Using a similar study design, ABSORB B enrolled 101 stable patients to receive this new improved stent. At 1 year, 45 patients successfully received the BVS. One patient had postprocedural release of myocardial enzyme without Q-wave occurrence; 1 patient had OCT-diagnosed disruption of the scaffold, caused by excessive postdilatation. The MACE rate remained consistent, and there were no reports of blood clots. At variance with the ultrasonic changes that were seen with the first-generation BVS device at 6 months, the backscattering of the polymeric struts did not decrease over time. The scaffold area was reduced by only 2.0% with IVUS. OCT showed that 96.8% of the struts were covered and that malapposition of at least 1 strut, initially observed in 12 scaffolds, was detected at follow-up in only 3 scaffolds. The authors concluded that the modifications in these second-generation devices substantially improved the medium-term performance, making it comparable with those of current DES [Serruys PW et al. Circulation 2010].
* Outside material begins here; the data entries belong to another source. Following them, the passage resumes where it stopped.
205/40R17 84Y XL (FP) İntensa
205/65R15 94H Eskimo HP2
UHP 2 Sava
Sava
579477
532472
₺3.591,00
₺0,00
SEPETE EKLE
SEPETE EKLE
Four-year data from ABSORB Cohort A continue to be encouraging. The chronic recoil issue that was seen in this first version has been resolved with the version that was used in ABSORB Cohort B, the resorption process is confirmed and is faster in humans compared with pigs, and the restoration of normal vasomotion has been validated. ABSORB Cohort B shows a 12-month performance that is similar to the last-generation DES. The BVS technology permits restoration of natural vascular integrity and function and low incidence of adverse events and thrombosis and should provide unique physiological benefits to patients.

The ABSORB EXTEND trial [NCT01023789] is a single-arm study that is currently enrolling approximately 1000 patients with more complex coronary artery disease at up to 100 centers in Europe, Asia Pacific, Canada, and Latin America. The objective is to extend the assessment of the safety and performance of the BVS.